Reducing the polling interval increases API requests to the server. Balance responsiveness against server load.

Scaling strategies

When to scale

Signal Action
Queue depth growing steadily Add worker instances
Queue wait time > 5s at p99 Add worker instances or reduce polling interval
Throughput dropping while queue grows Investigate worker health (CPU, memory, downstream dependencies)
Queue consistently empty, workers idle Scale down to save resources

Horizontal scaling

Add more worker instances. Conductor distributes tasks automatically — every worker polling the same task type competes for work from the same queue. No configuration changes needed on the Conductor server.

Polling interval tuning

The polling interval controls how frequently workers check for new tasks. Shorter intervals mean lower latency but higher server load.

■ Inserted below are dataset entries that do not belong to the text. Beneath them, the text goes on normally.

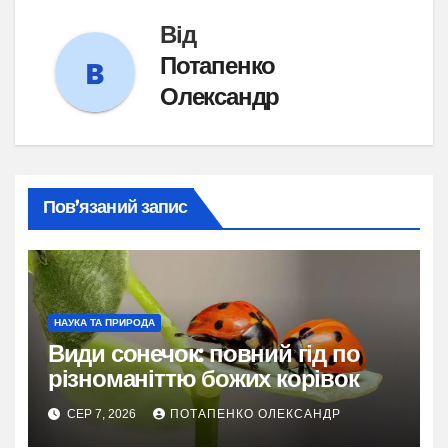
Від
Потапенко
Олександр
Пов’язаний запис
НАУКА ТА ПРИРОДА
Види сонечок: повний гід по
різноманіттю божих корівок
СЕР 7, 2026
ПОТАПЕНКО ОЛЕКСАНДР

Scenario Recommended interval
Latency-sensitive tasks 100–500ms
Standard processing 1–5s
Batch / background work 5–30s

Thread pool sizing

Each worker instance can run multiple polling threads. A good starting point:

threads = (task_throughput × avg_task_duration) / num_worker_instances

For I/O-bound tasks (HTTP calls, database queries), use more threads than CPU cores. For CPU-bound tasks, match thread count to available cores.

Rate limiting

If downstream services have rate limits, configure task-level rate limits to prevent workers from overwhelming them:

{
  "name": "call_external_api",
  "rateLimitPerFrequency": 100,
  "rateLimitFrequencyInSeconds": 60
}

This limits the task to 100 executions per 60-second window across all workers.

Domain isolation

Use task-to-domain to route tasks to specific worker pools. This prevents noisy neighbors — a high-volume workflow won't starve workers serving a latency-sensitive one.